### Required work:
Write out, word for word, only the lines from the one with "lago di Costalovara (316, 631)" to the end of the data below.

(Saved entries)

++++++++++

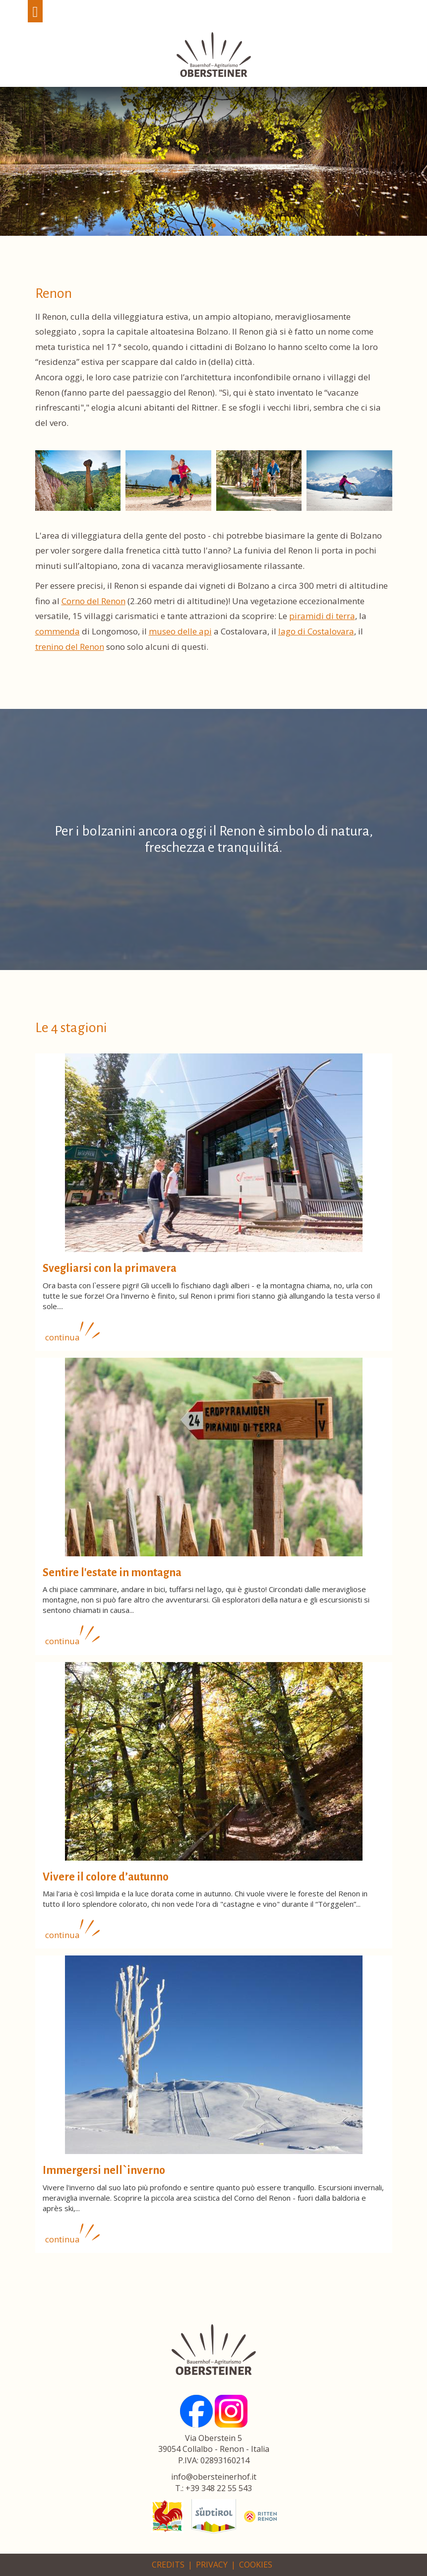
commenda (57, 631)
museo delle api (180, 631)
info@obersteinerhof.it (213, 2476)
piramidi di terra (322, 616)
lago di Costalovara (316, 631)
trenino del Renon (69, 646)
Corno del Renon (93, 601)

++++++++++

### Answer space:
lago di Costalovara (316, 631)
trenino del Renon (69, 646)
Corno del Renon (93, 601)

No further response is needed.